Si l’armée russe a gagné la guerre contre les bandéristes en Ukraine, l’OTAN a gagné la guerre cognitive contre ses propres concitoyens en Occident. L’Alliance atlantique a mis au point une nouvelle forme de propagande basée sur ce qu’elle dénonçait il y a peu : les fake news, c’est-à-dire non pas les fausses informations, mais les informations biaisées. Comment s’en protéger ?
Le dispositif de l’OTAN
« Soumettre l’ennemi par la force n’est pas le summum de l’art de la guerre, le summum de cet art est de soumettre l’ennemi sans verser une seule goutte de sang. » (Sun Tzu, L’art de la guerre)

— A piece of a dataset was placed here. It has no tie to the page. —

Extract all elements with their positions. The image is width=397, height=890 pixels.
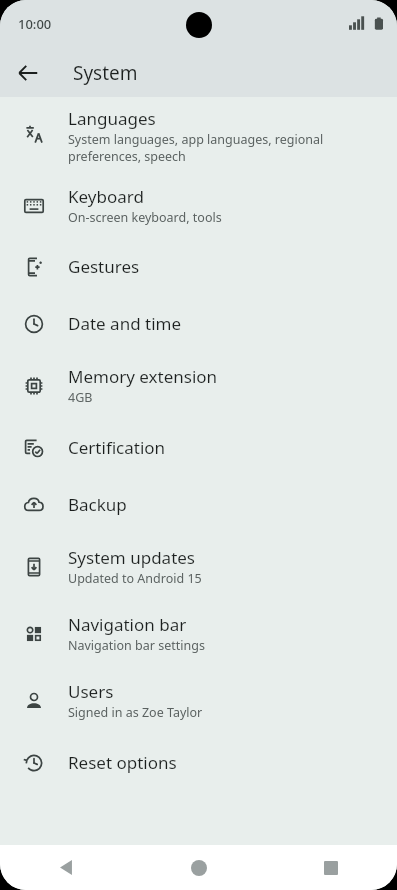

Le général français Philippe Lavigne du « Commandement allié Transformation » (Allied Command Transformation — ACT) de l’OTAN supervise les recherches sur les nouvelles méthodes de propagande.
Son commandement dispose de 21 centres d’excellence dont un pour la propagande, le Centre d’excellence des communications stratégiques (STRATCOM) à Riga en Lettonie [1]. Il a créé le Carrefour d’innovation de l’OTAN (iHub) sous la direction du Français, Francois du Cluzel, ancien professeur au Collège militaire interarmes de Coëtquidan. Il finance des recherches de la John Hopkins University et de l’Imperial College of London sur les capacités cognitives. Celles-ci portent sur l’ensemble du domaine cognitif avec des applications variées allant des soldats bioniques à la propagande de guerre.
- Rapport de l’OTAN présentant la guerre cognitive (Novembre 2020). Télécharger le document
L’idée générale de l’OTAN est d’ajouter aux cinq domaines d’intervention habituels (air, terre, mer, espace et cybernétique), un sixième : le cerveau humain. « Alors que les actions menées dans les cinq domaines sont exécutées afin d’avoir un effet sur le domaine humain, l’objectif de la guerre cognitive est de faire de chacun une arme », écrit François du Cluzel.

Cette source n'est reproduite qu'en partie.